-- Task requirements --
In full and word for word, copy the records that follow.

Excerpts from a dataset
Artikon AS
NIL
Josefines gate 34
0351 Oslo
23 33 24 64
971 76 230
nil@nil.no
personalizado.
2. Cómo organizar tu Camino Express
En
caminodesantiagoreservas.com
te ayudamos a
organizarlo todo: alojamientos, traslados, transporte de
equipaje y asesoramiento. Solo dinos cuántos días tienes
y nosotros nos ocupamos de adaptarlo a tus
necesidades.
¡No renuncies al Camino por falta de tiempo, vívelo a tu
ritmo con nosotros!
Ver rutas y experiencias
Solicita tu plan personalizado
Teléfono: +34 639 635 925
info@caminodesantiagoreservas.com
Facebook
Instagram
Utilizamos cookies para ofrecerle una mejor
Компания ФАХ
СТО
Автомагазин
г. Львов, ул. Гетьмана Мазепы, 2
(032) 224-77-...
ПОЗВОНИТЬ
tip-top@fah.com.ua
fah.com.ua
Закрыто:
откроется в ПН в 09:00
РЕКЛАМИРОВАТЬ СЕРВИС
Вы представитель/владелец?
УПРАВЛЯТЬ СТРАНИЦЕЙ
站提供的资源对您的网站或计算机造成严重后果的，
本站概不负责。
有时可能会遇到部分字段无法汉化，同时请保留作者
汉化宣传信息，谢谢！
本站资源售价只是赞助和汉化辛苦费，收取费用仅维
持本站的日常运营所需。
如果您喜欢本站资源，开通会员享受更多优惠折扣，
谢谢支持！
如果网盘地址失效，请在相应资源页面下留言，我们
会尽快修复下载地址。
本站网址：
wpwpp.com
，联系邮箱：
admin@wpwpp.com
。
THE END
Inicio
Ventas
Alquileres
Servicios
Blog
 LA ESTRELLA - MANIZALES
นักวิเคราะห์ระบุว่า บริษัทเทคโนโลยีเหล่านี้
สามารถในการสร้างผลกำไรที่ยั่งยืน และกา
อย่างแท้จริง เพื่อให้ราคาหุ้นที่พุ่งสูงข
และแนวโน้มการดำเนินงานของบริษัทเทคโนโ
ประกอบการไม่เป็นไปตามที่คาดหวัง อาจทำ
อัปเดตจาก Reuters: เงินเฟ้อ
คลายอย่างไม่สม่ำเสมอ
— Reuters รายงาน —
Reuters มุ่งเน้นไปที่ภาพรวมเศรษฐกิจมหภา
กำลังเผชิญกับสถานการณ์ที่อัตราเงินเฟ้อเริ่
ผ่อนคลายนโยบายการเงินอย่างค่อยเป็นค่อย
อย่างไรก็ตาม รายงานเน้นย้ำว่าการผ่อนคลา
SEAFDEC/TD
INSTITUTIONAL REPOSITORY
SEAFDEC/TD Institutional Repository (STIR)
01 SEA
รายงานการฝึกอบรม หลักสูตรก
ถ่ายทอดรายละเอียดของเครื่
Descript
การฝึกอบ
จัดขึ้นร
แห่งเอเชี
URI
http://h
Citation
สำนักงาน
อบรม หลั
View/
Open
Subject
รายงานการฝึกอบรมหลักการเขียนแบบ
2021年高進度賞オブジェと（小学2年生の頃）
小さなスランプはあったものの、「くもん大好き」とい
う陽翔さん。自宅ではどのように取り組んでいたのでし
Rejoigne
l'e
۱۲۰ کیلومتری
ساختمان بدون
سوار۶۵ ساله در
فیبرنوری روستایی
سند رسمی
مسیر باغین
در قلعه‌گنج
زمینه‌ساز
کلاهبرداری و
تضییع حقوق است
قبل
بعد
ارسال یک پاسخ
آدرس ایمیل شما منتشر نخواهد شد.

-- Solved exercise --
Artikon AS
NIL
Josefines gate 34
0351 Oslo
23 33 24 64
971 76 230
nil@nil.no
personalizado.
2. Cómo organizar tu Camino Express
En
caminodesantiagoreservas.com
te ayudamos a
organizarlo todo: alojamientos, traslados, transporte de
equipaje y asesoramiento. Solo dinos cuántos días tienes
y nosotros nos ocupamos de adaptarlo a tus
necesidades.
¡No renuncies al Camino por falta de tiempo, vívelo a tu
ritmo con nosotros!
Ver rutas y experiencias
Solicita tu plan personalizado
Teléfono: +34 639 635 925
info@caminodesantiagoreservas.com
Facebook
Instagram
Utilizamos cookies para ofrecerle una mejor
Компания ФАХ
СТО
Автомагазин
г. Львов, ул. Гетьмана Мазепы, 2
(032) 224-77-...
ПОЗВОНИТЬ
tip-top@fah.com.ua
fah.com.ua
Закрыто:
откроется в ПН в 09:00
РЕКЛАМИРОВАТЬ СЕРВИС
Вы представитель/владелец?
УПРАВЛЯТЬ СТРАНИЦЕЙ
站提供的资源对您的网站或计算机造成严重后果的，
本站概不负责。
有时可能会遇到部分字段无法汉化，同时请保留作者
汉化宣传信息，谢谢！
本站资源售价只是赞助和汉化辛苦费，收取费用仅维
持本站的日常运营所需。
如果您喜欢本站资源，开通会员享受更多优惠折扣，
谢谢支持！
如果网盘地址失效，请在相应资源页面下留言，我们
会尽快修复下载地址。
本站网址：
wpwpp.com
，联系邮箱：
admin@wpwpp.com
。
THE END
Inicio
Ventas
Alquileres
Servicios
Blog
 LA ESTRELLA - MANIZALES
นักวิเคราะห์ระบุว่า บริษัทเทคโนโลยีเหล่านี้
สามารถในการสร้างผลกำไรที่ยั่งยืน และกา
อย่างแท้จริง เพื่อให้ราคาหุ้นที่พุ่งสูงข
และแนวโน้มการดำเนินงานของบริษัทเทคโนโ
ประกอบการไม่เป็นไปตามที่คาดหวัง อาจทำ
อัปเดตจาก Reuters: เงินเฟ้อ
คลายอย่างไม่สม่ำเสมอ
— Reuters รายงาน —
Reuters มุ่งเน้นไปที่ภาพรวมเศรษฐกิจมหภา
กำลังเผชิญกับสถานการณ์ที่อัตราเงินเฟ้อเริ่
ผ่อนคลายนโยบายการเงินอย่างค่อยเป็นค่อย
อย่างไรก็ตาม รายงานเน้นย้ำว่าการผ่อนคลา
SEAFDEC/TD
INSTITUTIONAL REPOSITORY
SEAFDEC/TD Institutional Repository (STIR)
01 SEA
รายงานการฝึกอบรม หลักสูตรก
ถ่ายทอดรายละเอียดของเครื่
Descript
การฝึกอบ
จัดขึ้นร
แห่งเอเชี
URI
http://h
Citation
สำนักงาน
อบรม หลั
View/
Open
Subject
รายงานการฝึกอบรมหลักการเขียนแบบ
2021年高進度賞オブジェと（小学2年生の頃）
小さなスランプはあったものの、「くもん大好き」とい
う陽翔さん。自宅ではどのように取り組んでいたのでし
Rejoigne
l'e
۱۲۰ کیلومتری
ساختمان بدون
سوار۶۵ ساله در
فیبرنوری روستایی
سند رسمی
مسیر باغین
در قلعه‌گنج
زمینه‌ساز
کلاهبرداری و
تضییع حقوق است
قبل
بعد
ارسال یک پاسخ
آدرس ایمیل شما منتشر نخواهد شد.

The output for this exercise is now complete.